The livestock then get up again after sunrise to roam the streets, targeting dumping areas, marketplaces or residential areas mostly in search of leftover food.
But this has caused an uproar among authorities, tourists and residents, who find the cows with unknown owners a nuisance.
Residents say the cows make the tourist resort town unattractive and want the county government to take action.
Their presence on the Likoni-Lungalunga highway is also a safety risk because they could cause accidents when they cross the road without herders and lie on roadsides.
“It is no surprise to step on cow dung when you walk to the beach,” said Said Juma, a resident of Ukunda.
Diani is famous for its white sandy beaches, attracting tourists from all over the world, while Ukunda, its main urban town, is busy day and night.
“Everywhere you go, you find cows, and no one has ever taken ownership of them. We wonder if they are wild animals,” Mr Juma said.
There are so many cows, he said, that they compete for space with women selling vegetables on roadsides as they seem to enjoy leftovers and human food.
Binti Hamisi, another resident, said the animals have contributed to worsening hygiene in Diani.
“I have seen that the streets are being beautified but the cows are eating the grass.
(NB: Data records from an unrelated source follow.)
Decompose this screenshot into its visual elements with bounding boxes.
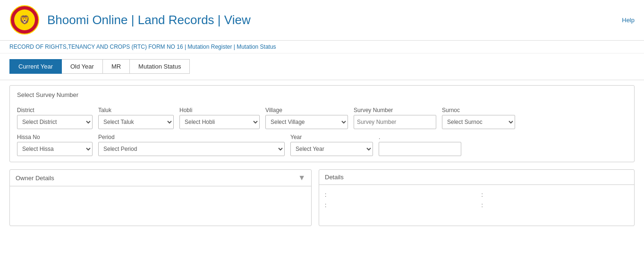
surnoc-label: Surnoc bbox=[442, 107, 515, 114]
bottom-panels: Owner Details ▼ Details : : bbox=[9, 169, 635, 226]
survey-number-label: Survey Number bbox=[354, 107, 436, 114]
tab-old-year[interactable]: Old Year bbox=[62, 59, 103, 74]
owner-details-panel: Owner Details ▼ bbox=[9, 169, 312, 226]
main-content: Select Survey Number District Select Dis… bbox=[0, 80, 644, 231]
dot-input[interactable] bbox=[379, 142, 461, 156]
hobli-label: Hobli bbox=[179, 107, 260, 114]
tab-mutation-status[interactable]: Mutation Status bbox=[130, 59, 190, 74]
help-link[interactable]: Help bbox=[622, 17, 635, 24]
district-label: District bbox=[17, 107, 93, 114]
period-select[interactable]: Select Period bbox=[98, 142, 285, 156]
surnoc-group: Surnoc Select Surnoc bbox=[442, 107, 515, 129]
details-colon-1: : bbox=[325, 192, 326, 198]
hobli-group: Hobli Select Hobli bbox=[179, 107, 260, 129]
details-col-4: : bbox=[482, 202, 629, 209]
scroll-icon[interactable]: ▼ bbox=[298, 174, 305, 182]
section-title: Select Survey Number bbox=[17, 91, 627, 102]
owner-panel-title: Owner Details bbox=[16, 175, 54, 182]
tabs-bar: Current Year Old Year MR Mutation Status bbox=[0, 53, 644, 80]
hobli-select[interactable]: Select Hobli bbox=[179, 115, 260, 129]
taluk-label: Taluk bbox=[98, 107, 174, 114]
form-row-2: Hissa No Select Hissa Period Select Peri… bbox=[17, 134, 627, 156]
surnoc-select[interactable]: Select Surnoc bbox=[442, 115, 515, 129]
header: 🦁 Bhoomi Online | Land Records | View He… bbox=[0, 0, 644, 41]
details-panel-content: : : : : bbox=[319, 185, 634, 215]
tab-current-year[interactable]: Current Year bbox=[9, 59, 62, 74]
village-select[interactable]: Select Village bbox=[265, 115, 348, 129]
period-label: Period bbox=[98, 134, 285, 140]
details-panel: Details : : : : bbox=[319, 169, 635, 226]
details-panel-header: Details bbox=[319, 170, 634, 185]
owner-panel-content bbox=[10, 186, 311, 196]
district-select[interactable]: Select District bbox=[17, 115, 93, 129]
year-label: Year bbox=[290, 134, 373, 140]
survey-section: Select Survey Number District Select Dis… bbox=[9, 85, 635, 162]
page-title: Bhoomi Online | Land Records | View bbox=[47, 13, 251, 27]
details-col-1: : bbox=[325, 192, 472, 198]
hissa-group: Hissa No Select Hissa bbox=[17, 134, 93, 156]
dot-label: . bbox=[379, 134, 461, 140]
details-panel-title: Details bbox=[325, 174, 344, 181]
district-group: District Select District bbox=[17, 107, 93, 129]
taluk-group: Taluk Select Taluk bbox=[98, 107, 174, 129]
year-select[interactable]: Select Year bbox=[290, 142, 373, 156]
details-row-2: : : bbox=[325, 200, 628, 210]
details-col-2: : bbox=[482, 192, 629, 198]
hissa-label: Hissa No bbox=[17, 134, 93, 140]
svg-text:🦁: 🦁 bbox=[19, 15, 30, 25]
survey-number-input[interactable] bbox=[354, 115, 436, 129]
details-colon-2: : bbox=[482, 192, 483, 198]
owner-panel-header: Owner Details ▼ bbox=[10, 170, 311, 186]
village-label: Village bbox=[265, 107, 348, 114]
details-col-3: : bbox=[325, 202, 472, 209]
details-colon-3: : bbox=[325, 202, 326, 209]
tab-mr[interactable]: MR bbox=[103, 59, 130, 74]
form-row-1: District Select District Taluk Select Ta… bbox=[17, 107, 627, 129]
details-row-1: : : bbox=[325, 190, 628, 200]
village-group: Village Select Village bbox=[265, 107, 348, 129]
dot-group: . bbox=[379, 134, 461, 156]
taluk-select[interactable]: Select Taluk bbox=[98, 115, 174, 129]
year-group: Year Select Year bbox=[290, 134, 373, 156]
survey-number-group: Survey Number bbox=[354, 107, 436, 129]
logo-emblem: 🦁 bbox=[9, 5, 40, 35]
details-colon-4: : bbox=[482, 202, 483, 209]
breadcrumb: RECORD OF RIGHTS,TENANCY AND CROPS (RTC)… bbox=[0, 41, 644, 53]
hissa-select[interactable]: Select Hissa bbox=[17, 142, 93, 156]
period-group: Period Select Period bbox=[98, 134, 285, 156]
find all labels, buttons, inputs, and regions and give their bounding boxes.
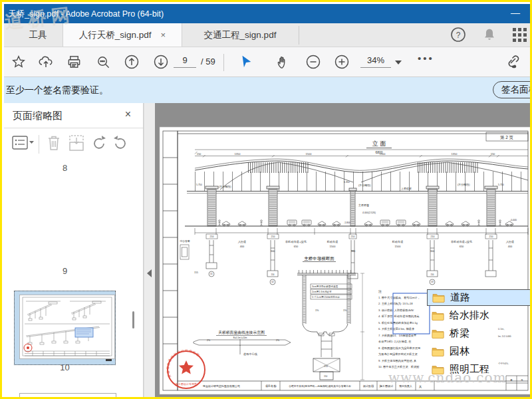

They are also common in areas where there is solid waste and leftovers, and by the time they leave the area the litter is usually spread to other parts,” Ms Hamisi said.
Some residents are superstitious about the cows and say some of them can produce milk but no one milks them, fearing what might happen to them.
Omar Tambwe, a resident of Ukunda, said that despite the high demand for red meat from businesses and hotels in the town, it is impossible to steal the cows for that purpose.
“You cannot risk stealing and slaughtering the cow. You might slaughter it and you or a member of your family ends up dying,” he claimed.
Kwale Governor Fatuma Achani has acknowledged that the cows have puzzled county officials but she believes their owners are residents of Ukunda.
“This is a big issue for the county government because those affected by the cows and the owners of the cows are residents. We are looking for an effective way to deal with them because how can you take a cow without its owners?” she asked.
But Elizabeth Mumbua, a business owner, doesn’t see a problem with the cows.
“I am happy about the cows because they help slow down speeding tuktuks on the road,” she told the Nation.
Ms Mumbua may be in the minority. Plans are in place to rid the streets of the cows, said Diani Municipality Manager Hamisi Mwandaro.
The mysterious cows are owned by more than 20 people, he added.
“I have managed to get the list of all the owners and I have told them that we are going to take action on their cows if they do not take responsibility and tame their livestock,” he said.
He acknowledged that the cows were a nuisance to businesses, tourists and residents of Ukunda and Diani. He said he would reach out to the unknown owners through community radio stations.
“Very soon, I believe that the farmers will have to remove the cows from the streets. We are giving them time to organise themselves,” Mr Mwandaro said.
He warned that if the farmers don’t remove their animals from the streets, the county government may confiscate them.